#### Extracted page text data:
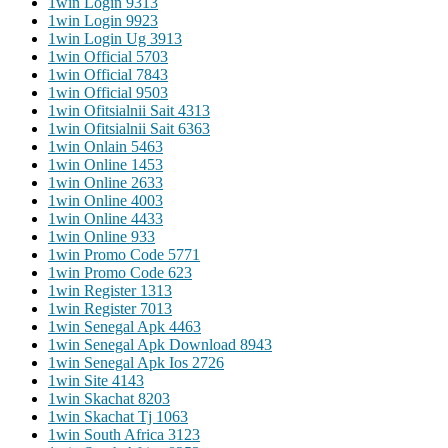
1win Login 931
3
1win Login 992
3
1win Login Ug 391
3
1win Official 570
3
1win Official 784
3
1win Official 950
3
1win Ofitsialnii Sait 431
3
1win Ofitsialnii Sait 636
3
1win Onlain 546
3
1win Online 145
3
1win Online 263
3
1win Online 400
3
1win Online 443
3
1win Online 93
3
1win Promo Code 577
1
1win Promo Code 62
3
1win Register 131
3
1win Register 701
3
1win Senegal Apk 446
3
1win Senegal Apk Download 894
3
1win Senegal Apk Ios 272
6
1win Site 414
3
1win Skachat 820
3
1win Skachat Tj 106
3
1win South Africa 312
3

#### Work item:
In the entries above, find each line that has the word "Login". Copy it.

#### Result of this task:
1win Login 931
1win Login 992
1win Login Ug 391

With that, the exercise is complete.